▶ **Given records**
______________________________
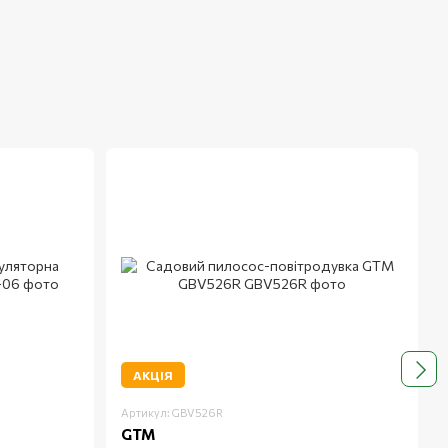
АКЦІЯ
Артикул: GBV526R
GTM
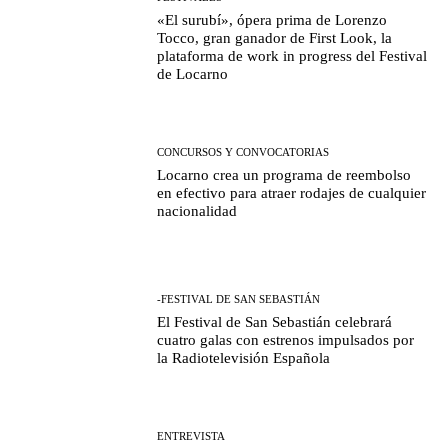
«El surubí», ópera prima de Lorenzo
Tocco, gran ganador de First Look, la
plataforma de work in progress del Festival
de Locarno
CONCURSOS Y CONVOCATORIAS
Locarno crea un programa de reembolso
en efectivo para atraer rodajes de cualquier
nacionalidad
-FESTIVAL DE SAN SEBASTIÁN
El Festival de San Sebastián celebrará
cuatro galas con estrenos impulsados por
la Radiotelevisión Española
ENTREVISTA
______________________________
▶ **Work instruction**
Copy the whole listing exactly, excluding the pictures in it.

▶ **Written solution**
АКЦІЯ
Артикул: GBV526R
GTM
«El surubí», ópera prima de Lorenzo
Tocco, gran ganador de First Look, la
plataforma de work in progress del Festival
de Locarno
CONCURSOS Y CONVOCATORIAS
Locarno crea un programa de reembolso
en efectivo para atraer rodajes de cualquier
nacionalidad
-FESTIVAL DE SAN SEBASTIÁN
El Festival de San Sebastián celebrará
cuatro galas con estrenos impulsados por
la Radiotelevisión Española
ENTREVISTA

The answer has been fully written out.